The troops were returning to the capital when, on July 11, Jaurú and Antônio João, who were towing a total of 6 boats, docked at the port of Alegre. Provision of supplies, mainly meat for soldiers, begins. The works are carried out without any concern, when in the afternoon, 3 Paraguayan vapors appear that were in pursuit of the troop that caused them defeat in Corumbá.
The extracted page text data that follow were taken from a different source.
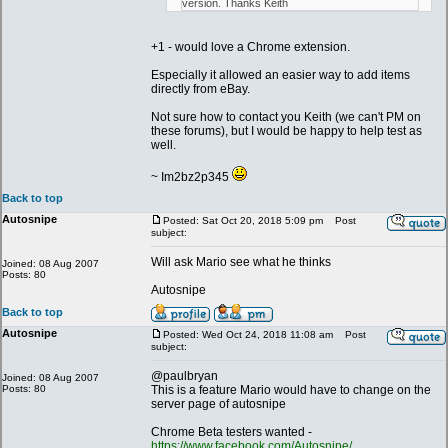
version. Thanks Keith
+1 - would love a Chrome extension.
Especially it allowed an easier way to add items
directly from eBay.
Not sure how to contact you Keith (we can't PM on
these forums), but I would be happy to help test as
well.
~ Im2bz2p345
Back to top
Autosnipe
Posted: Sat Oct 20, 2018 5:09 pm
Post
subject:
Will ask Mario see what he thinks
Joined: 08 Aug 2007
Posts: 80
Autosnipe
Back to top
Autosnipe
Posted: Wed Oct 24, 2018 11:08 am
Post
subject:
@paulbryan
Joined: 08 Aug 2007
Posts: 80
This is a feature Mario would have to change on the
server page of autosnipe
Chrome Beta testers wanted -
https://www.facebook.com/Autosnipe/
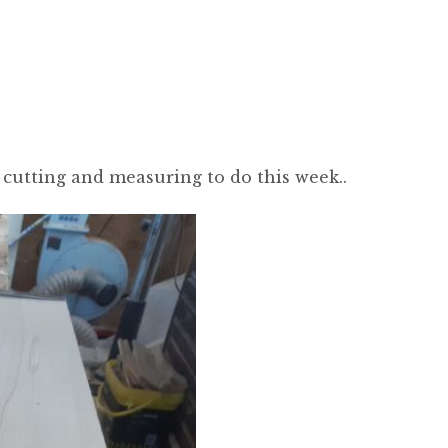
 cutting and measuring to do this week..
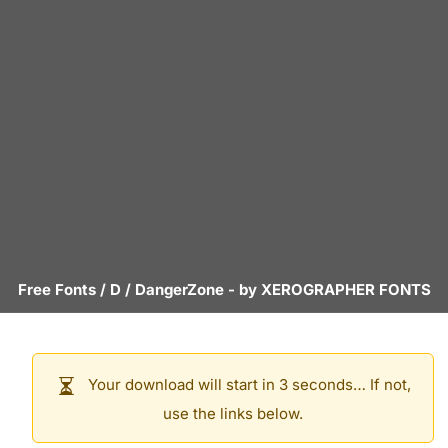
Free Fonts
/
D
/
DangerZone
- by
XEROGRAPHER FONTS
Your download will start in 3 seconds… If not,
use the links below.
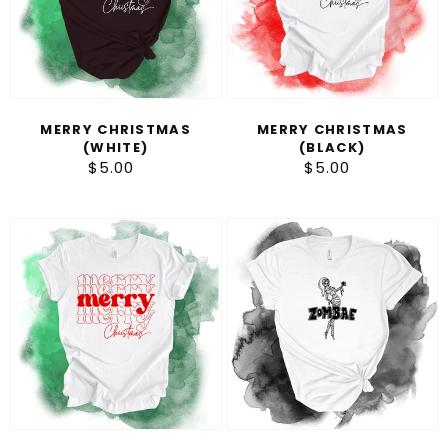
MERRY CHRISTMAS
MERRY CHRISTMAS
(WHITE)
(BLACK)
$5.00
Regular
$5.00
Regular
price
price
Merry
Zombae
Christmas
(Red)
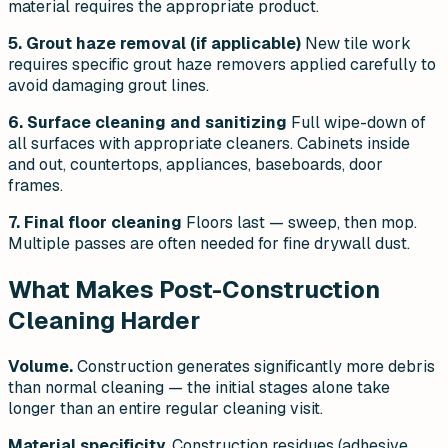
material requires the appropriate product.
5. Grout haze removal (if applicable)
New tile work
requires specific grout haze removers applied carefully to
avoid damaging grout lines.
6. Surface cleaning and sanitizing
Full wipe-down of
all surfaces with appropriate cleaners. Cabinets inside
and out, countertops, appliances, baseboards, door
frames.
7. Final floor cleaning
Floors last — sweep, then mop.
Multiple passes are often needed for fine drywall dust.
What Makes Post-Construction
Cleaning Harder
Volume.
Construction generates significantly more debris
than normal cleaning — the initial stages alone take
longer than an entire regular cleaning visit.
Material specificity.
Construction residues (adhesive,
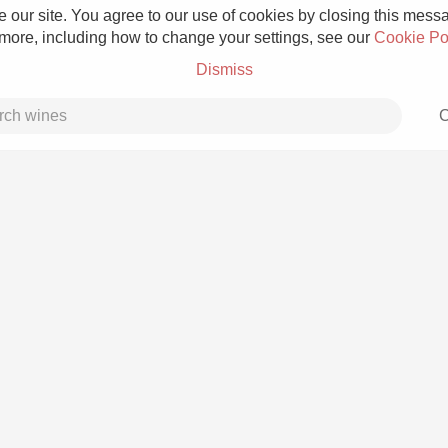
 our site. You agree to our use of cookies by closing this messag
 more, including how to change your settings, see our
Cookie Po
Dismiss
C
Grower Champagne
Etna Rosso
Skin Contact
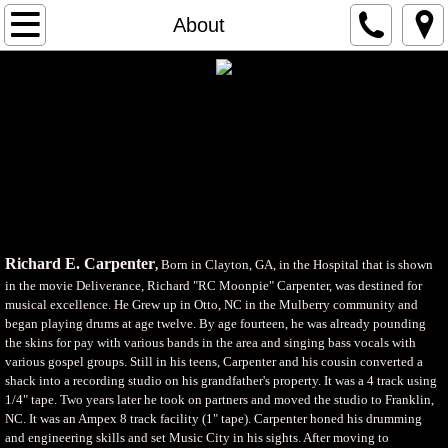
Home
About
About
Videos
Music
Store
Richard E. Carpenter
,
Born in Clayton, GA, in the Hospital that is shown
Kaela Marie Miller
in the movie Deliverance, Richard "RC Moonpie" Carpenter, was destined for
musical excellence. He Grew up in Otto, NC in the Mulberry community and
began playing drums at age twelve. By age fourteen, he was already pounding
Photo Gallery
the skins for pay with various bands in the area and singing bass vocals with
various gospel groups. Still in his teens, Carpenter and his cousin converted a
Contact Us
shack into a recording studio on his grandfather's property. It was a 4 track using
1/4" tape. Two years later he took on partners and moved the studio to Franklin,
NC. It was an Ampex 8 track facility (1" tape). Carpenter honed his drumming
and engineering skills and set Music City in his sights. After moving to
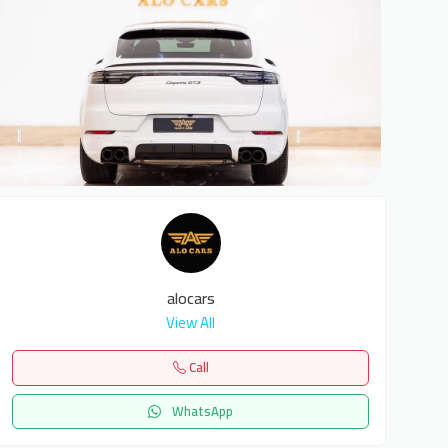
6
alocars
View All
Call
WhatsApp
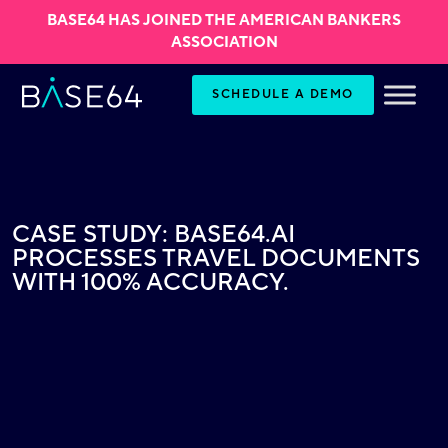
BASE64 HAS JOINED THE AMERICAN BANKERS
ASSOCIATION
Skip to content
SCHEDULE A DEMO
CASE STUDY: BASE64.AI
PROCESSES TRAVEL DOCUMENTS
WITH 100% ACCURACY.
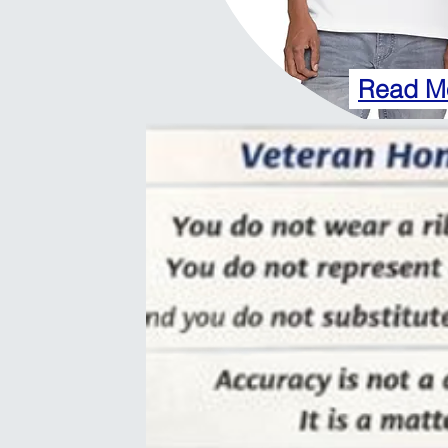
Read M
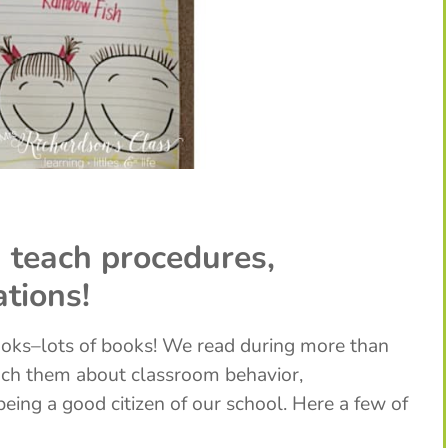
 teach procedures,
ations!
ooks–lots of books! We read during more than
each them about classroom behavior,
being a good citizen of our school. Here a few of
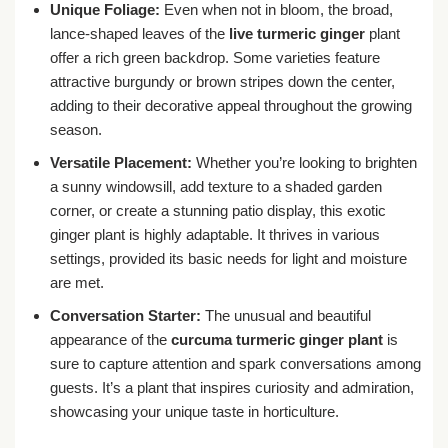
Unique Foliage:
Even when not in bloom, the broad,
lance-shaped leaves of the
live turmeric ginger
plant
offer a rich green backdrop. Some varieties feature
attractive burgundy or brown stripes down the center,
adding to their decorative appeal throughout the growing
season.
Versatile Placement:
Whether you’re looking to brighten
a sunny windowsill, add texture to a shaded garden
corner, or create a stunning patio display, this exotic
ginger plant is highly adaptable. It thrives in various
settings, provided its basic needs for light and moisture
are met.
Conversation Starter:
The unusual and beautiful
appearance of the
curcuma turmeric ginger plant
is
sure to capture attention and spark conversations among
guests. It’s a plant that inspires curiosity and admiration,
showcasing your unique taste in horticulture.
At this moment the Paraguayan Salto de Guaíra steam of Commander Romualdo Nuñez rises at a fast speed and begins to approach the Brazilian steam Jaurú.

Immediately, a live firearm of artillery placed in the ravines and an engagement with the National Guard snipers of Lieutenant Colonel Antônio João da Costa begins, achieving initial victory in the approach of Jaurú. Soon the steamboat Antônio João comes under the command of Balduíno de Aguiar, a veteran in the battle of the Fort of Coimbra. Brazilian steam forces the withdrawal of Salto de Guaíra and then approaches Jauru, which at that time was controlled by thirty Paraguayans, and takes the ship back to Brazilians again. The fight ended with the victory of the Brazilians to a balance of 33 dead and injured and a sunk ship.

The Paraguayans did not lose any ship, but suffered many human loses.